I had heard murmurs of a record store signing when I was at the Duran Duran Fan convention in New Orleans, but I knew the signing was in Los Angeles, and in the middle of the week. I told myself there was no way I was driving up there, that I had too much going on, and that was that. At some point over the weekend though, a story someone told me just clicked. That “someone” was my friend Machelle, and I don’t even know if she remembers telling me the story of when she first ran into John Taylor. (No really, I don’t honestly know if she remembers. It was one of those weekends!) I really can’t even remember the details of the story, other than she had me almost crying I was laughing so hard, and that at the very end of it all I mentioned the signing and she said to me “Rhonda, you have to go. You’ll continue to kick yourself forever if you don’t.” She said those words with such a declarative tone…who was I to argue?
I really don’t know if I would have ever gone to the signing if it hadn’t been for that weekend and of course my conversation with Machelle. Just the act of going to the convention had been a huge step in the direction of finding myself once again after many years of just being “Mom”. But, on the way home in the plane from the convention, I gave the idea of going a lot of thought. Part of me was completely willing to put that part of myself: The Fan, back on it’s appropriate shelf when I got home. Being just “Rhonda” wasn’t especially comfortable on me yet, and absolutely not in the presence of my husband or children. I also worried about how I’d feel meeting the band. At the time (and is frequently discussed in the community), I suppose I really did have the band on their prospective pedestals. In October of 2004 I hadn’t yet heard the Astronaut album, gone to Chicago to see them with friends…or really seen them with anyone but my husband. I know that I gave thought to the idea that if I truly went to the signing and actually got past the door, that perhaps in some way the fantasies I’d had about all of them from the time I was a child would somehow change. That concerned me. By the time the plane had landed though, I had made up my mind that yes, I would go to the signing…and I’d take my daughter with me.

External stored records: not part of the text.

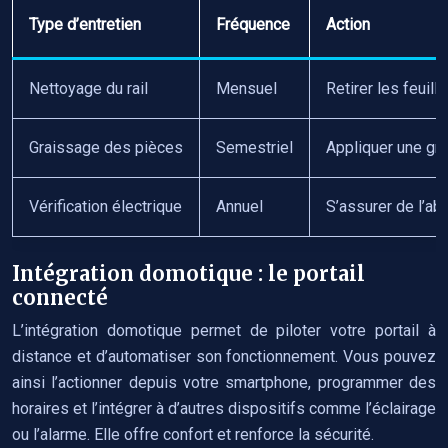
Type d’entretien
Fréquence
Action
Nettoyage du rail
Mensuel
Retirer les feuill
Graissage des pièces
Semestriel
Appliquer une gr
Vérification électrique
Annuel
S’assurer de l’ab
Intégration domotique : le portail
connecté
L’intégration domotique permet de piloter votre portail à
distance et d’automatiser son fonctionnement. Vous pouvez
ainsi l’actionner depuis votre smartphone, programmer des
horaires et l’intégrer à d’autres dispositifs comme l’éclairage
ou l’alarme. Elle offre confort et renforce la sécurité.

That’s right, not only had I decided to take my chances and go, I wanted my oldest to go along with me. There were a number of reasons I’d made that decision, but most importantly – I wanted my oldest to know her mother. I wanted her to see and maybe get a tiny taste of what I was really like as a person. After all, I wasn’t an awful lot older than she was when Duran Duran first came into my life. (She was 7 years old at the time we went to the signing. She’s now 15. Time flies!!!) After convincing my husband that I wasn’t crazy and that she and I would both be perfectly safe, we put our plans into place. She was so excited to be going along with mom, and I have to tell all of you – if I had to do it all over, I wouldn’t hesitate for a single second in asking her to go with me.

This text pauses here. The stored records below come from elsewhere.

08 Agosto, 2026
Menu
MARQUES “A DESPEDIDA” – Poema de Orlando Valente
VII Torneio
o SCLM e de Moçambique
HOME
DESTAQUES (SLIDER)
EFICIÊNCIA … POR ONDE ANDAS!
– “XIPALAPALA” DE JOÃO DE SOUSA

That’s the real story here. Sure, meeting the band was something I’ll never forget and I’ll get into that in a second, but the real story is how much just taking my oldest child with me changed our relationship as mother and daughter. She was just a little thing, but she has always been far more mature than her years. I wanted her to understand that it is OK to have other interests that are outside the boundaries of family or career, even as a woman. I wanted her to understand that it’s OK to love a rock band, and it’s even OK to do crazy things once in a while – even when you’re grown up. Honestly, I just wanted her to see that living can really be a lot of fun sometimes! I really think just standing in line the night that Astronaut went on sale (you had to buy an album at midnight when it went on sale, and then a wristband came with the purchase for you to come back later in the week for the signing) really taught her a lot about who I am. She listened intently as I told her stories of going to the grocery store to buy magazines each week or how crushed I was when my parents wouldn’t allow me to go to see them in concert back in 1984 for the Sing Blue Silver tour. If that weren’t enough, people around me chimed in with their own personal stories, and it became very clear to my daughter that while plenty of other people around us had met the band, gone to shows, and even traveled for them – her mom had done next to nothing. The closest I’d ever come to actually meeting the band prior to this signing was back in the summer of about 1985 when Power Station was touring. John Taylor had done some sort of an appearance at a Tower Records store in Van Nuys, and my cousin and I begged to go. Her parents took us, but the line was what seemed like miles long, and after about an hour of standing in 100 degree heat outside, John Taylor left in a limousine…taking our dreams of meeting him right along with him. So this signing for me was about finally seizing my own moment. Somehow, I was able to properly convey, in terms she would understand at the age of seven and yet still remember quite clearly at the age of fifteen, just how important it was for me to be in that line with her that evening.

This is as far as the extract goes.